(Items listed in a dataset)
---+---
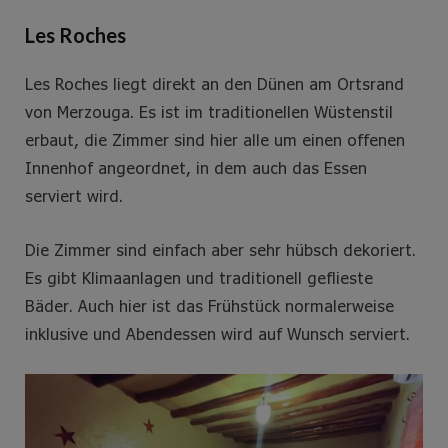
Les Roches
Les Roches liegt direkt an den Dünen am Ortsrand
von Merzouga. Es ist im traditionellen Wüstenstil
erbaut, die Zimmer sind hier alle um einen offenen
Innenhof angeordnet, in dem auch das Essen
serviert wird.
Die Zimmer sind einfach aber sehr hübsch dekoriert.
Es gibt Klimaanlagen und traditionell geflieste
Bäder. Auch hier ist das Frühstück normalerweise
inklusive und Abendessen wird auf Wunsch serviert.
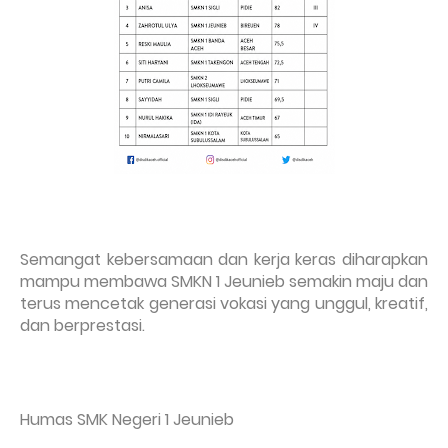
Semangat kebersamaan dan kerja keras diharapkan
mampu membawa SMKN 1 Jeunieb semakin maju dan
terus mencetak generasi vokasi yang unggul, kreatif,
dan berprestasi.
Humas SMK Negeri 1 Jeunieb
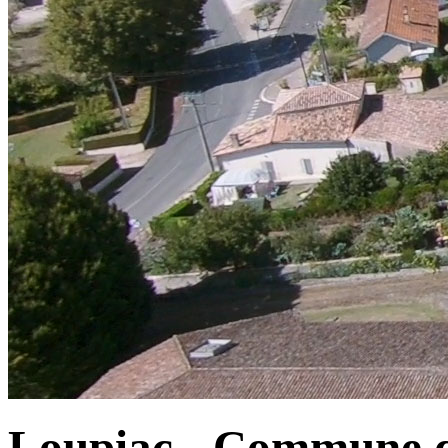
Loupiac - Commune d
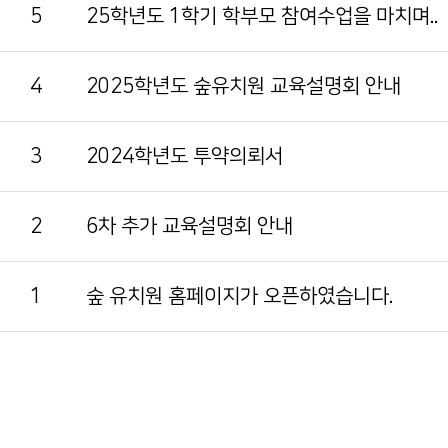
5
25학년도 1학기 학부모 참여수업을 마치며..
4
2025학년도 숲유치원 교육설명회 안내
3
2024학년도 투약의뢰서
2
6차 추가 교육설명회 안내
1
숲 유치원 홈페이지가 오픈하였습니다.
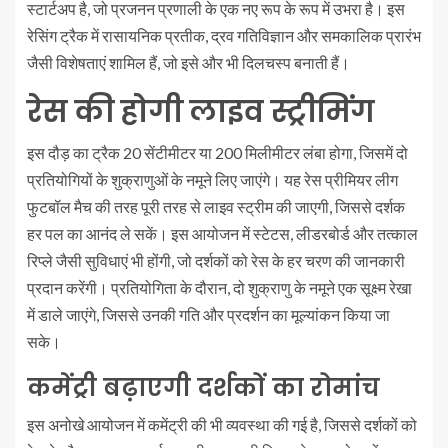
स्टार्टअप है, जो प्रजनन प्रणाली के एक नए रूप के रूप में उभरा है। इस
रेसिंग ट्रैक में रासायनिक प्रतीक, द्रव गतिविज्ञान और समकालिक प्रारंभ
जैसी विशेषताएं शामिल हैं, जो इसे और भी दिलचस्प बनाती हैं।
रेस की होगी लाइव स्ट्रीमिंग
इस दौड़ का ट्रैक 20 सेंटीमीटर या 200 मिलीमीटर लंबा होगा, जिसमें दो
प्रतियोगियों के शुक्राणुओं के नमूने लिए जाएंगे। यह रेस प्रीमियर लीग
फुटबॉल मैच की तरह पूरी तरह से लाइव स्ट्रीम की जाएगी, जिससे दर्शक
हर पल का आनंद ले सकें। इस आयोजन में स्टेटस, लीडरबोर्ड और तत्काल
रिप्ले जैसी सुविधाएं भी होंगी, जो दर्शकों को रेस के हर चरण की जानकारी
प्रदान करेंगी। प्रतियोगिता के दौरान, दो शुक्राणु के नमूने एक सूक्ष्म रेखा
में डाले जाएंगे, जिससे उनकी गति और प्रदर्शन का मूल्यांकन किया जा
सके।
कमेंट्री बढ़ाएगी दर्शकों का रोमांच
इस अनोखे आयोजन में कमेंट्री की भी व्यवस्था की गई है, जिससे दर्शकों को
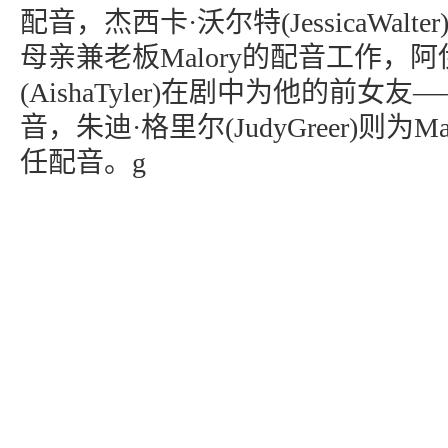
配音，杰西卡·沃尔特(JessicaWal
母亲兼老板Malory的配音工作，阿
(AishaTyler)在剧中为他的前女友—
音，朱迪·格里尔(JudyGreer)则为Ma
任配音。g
---+---
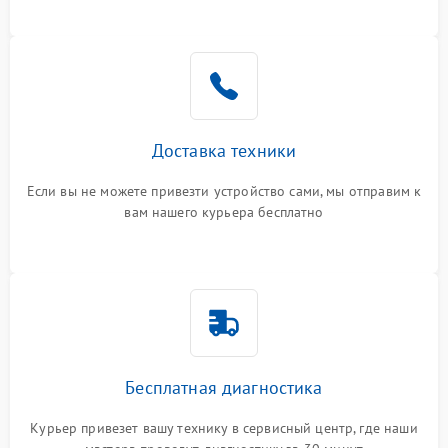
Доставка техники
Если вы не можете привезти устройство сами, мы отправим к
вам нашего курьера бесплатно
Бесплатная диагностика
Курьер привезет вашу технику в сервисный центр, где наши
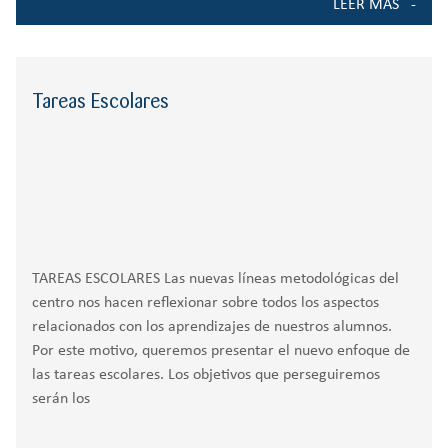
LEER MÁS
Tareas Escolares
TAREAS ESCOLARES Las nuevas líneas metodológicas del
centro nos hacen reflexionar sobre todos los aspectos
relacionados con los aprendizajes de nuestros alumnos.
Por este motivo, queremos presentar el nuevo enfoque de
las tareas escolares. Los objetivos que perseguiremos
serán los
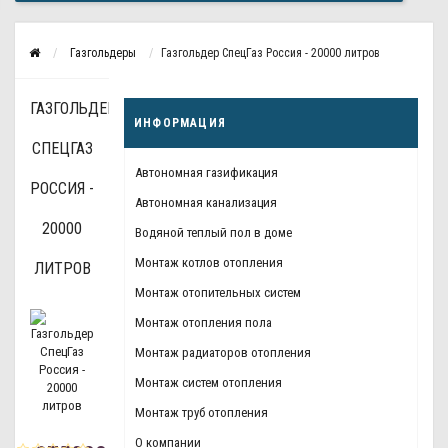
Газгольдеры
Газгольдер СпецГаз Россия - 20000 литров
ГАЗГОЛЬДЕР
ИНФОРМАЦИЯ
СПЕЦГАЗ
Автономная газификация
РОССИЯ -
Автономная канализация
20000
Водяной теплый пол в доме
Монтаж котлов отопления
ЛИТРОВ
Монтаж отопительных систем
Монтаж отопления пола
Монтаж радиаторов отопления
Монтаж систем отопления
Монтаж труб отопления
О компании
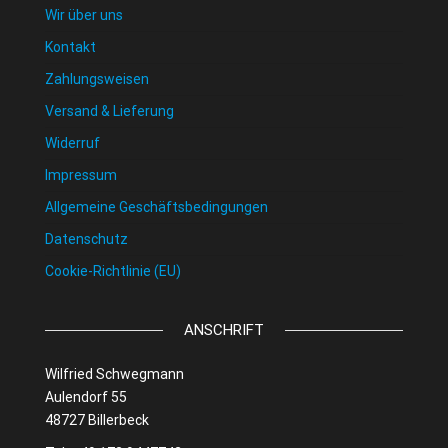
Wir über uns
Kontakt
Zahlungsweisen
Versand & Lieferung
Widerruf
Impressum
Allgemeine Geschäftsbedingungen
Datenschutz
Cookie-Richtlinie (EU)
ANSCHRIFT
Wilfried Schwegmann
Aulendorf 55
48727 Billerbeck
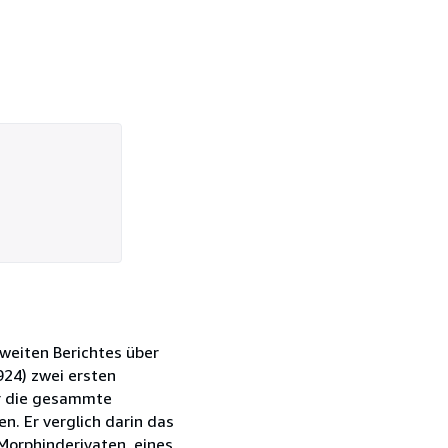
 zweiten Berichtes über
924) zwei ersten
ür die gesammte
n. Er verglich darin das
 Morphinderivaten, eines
---+---
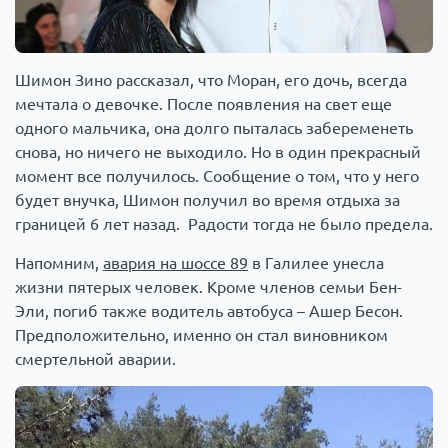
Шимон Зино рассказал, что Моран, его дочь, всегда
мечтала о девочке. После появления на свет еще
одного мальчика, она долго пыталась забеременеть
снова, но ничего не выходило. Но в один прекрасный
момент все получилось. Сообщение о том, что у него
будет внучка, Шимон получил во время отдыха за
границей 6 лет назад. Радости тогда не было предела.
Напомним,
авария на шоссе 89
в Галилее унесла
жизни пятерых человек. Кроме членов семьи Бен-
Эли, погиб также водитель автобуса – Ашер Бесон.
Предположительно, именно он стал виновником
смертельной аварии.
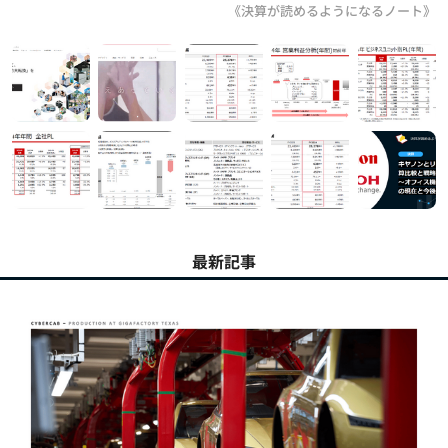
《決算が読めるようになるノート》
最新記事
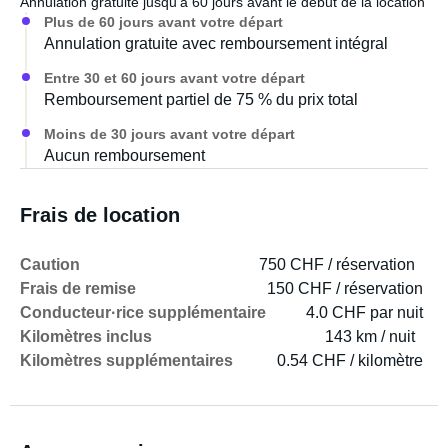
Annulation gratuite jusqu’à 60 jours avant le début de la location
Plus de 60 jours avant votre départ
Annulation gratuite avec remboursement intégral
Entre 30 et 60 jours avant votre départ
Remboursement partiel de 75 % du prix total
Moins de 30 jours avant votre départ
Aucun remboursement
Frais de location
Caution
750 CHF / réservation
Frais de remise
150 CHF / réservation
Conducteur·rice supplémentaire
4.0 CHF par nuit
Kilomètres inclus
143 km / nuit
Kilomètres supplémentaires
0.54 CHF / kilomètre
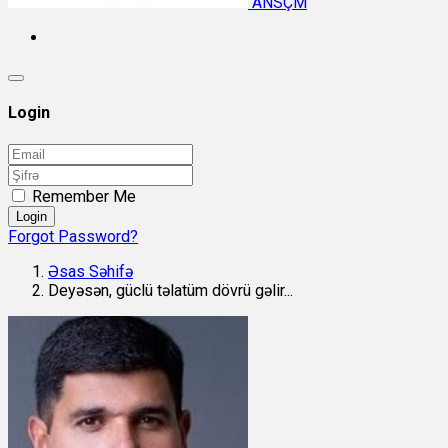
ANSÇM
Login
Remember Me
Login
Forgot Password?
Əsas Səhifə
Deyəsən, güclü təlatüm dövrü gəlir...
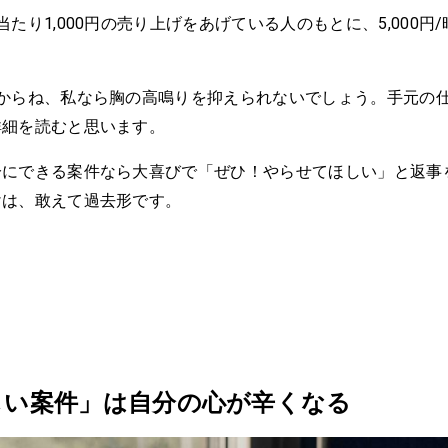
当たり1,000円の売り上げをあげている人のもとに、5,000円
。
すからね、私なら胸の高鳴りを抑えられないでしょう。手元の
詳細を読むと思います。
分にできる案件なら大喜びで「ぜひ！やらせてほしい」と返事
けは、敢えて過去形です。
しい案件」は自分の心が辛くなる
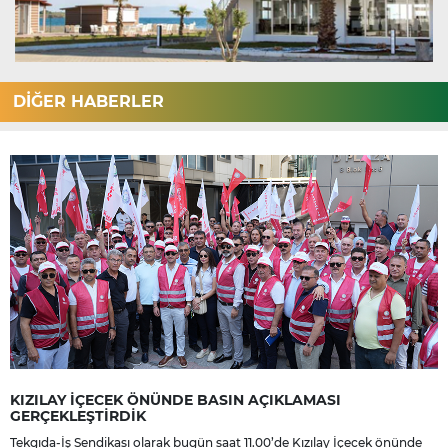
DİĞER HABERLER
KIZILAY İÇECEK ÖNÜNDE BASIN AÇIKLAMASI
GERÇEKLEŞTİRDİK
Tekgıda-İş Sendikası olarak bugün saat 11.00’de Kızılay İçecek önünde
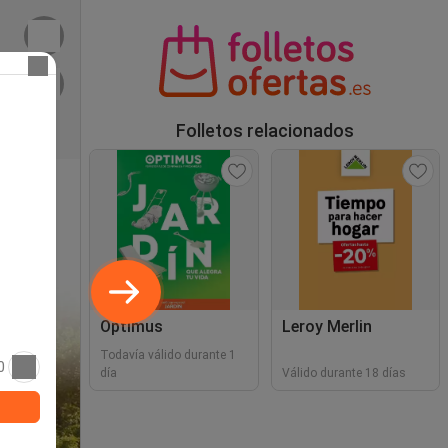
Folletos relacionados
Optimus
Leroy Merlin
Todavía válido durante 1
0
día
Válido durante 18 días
---+---
* **Instructions for the task**
Some lines of the data above may hold the word "wird"; state how many do, and give only that number.

* **Result of the exercise**
2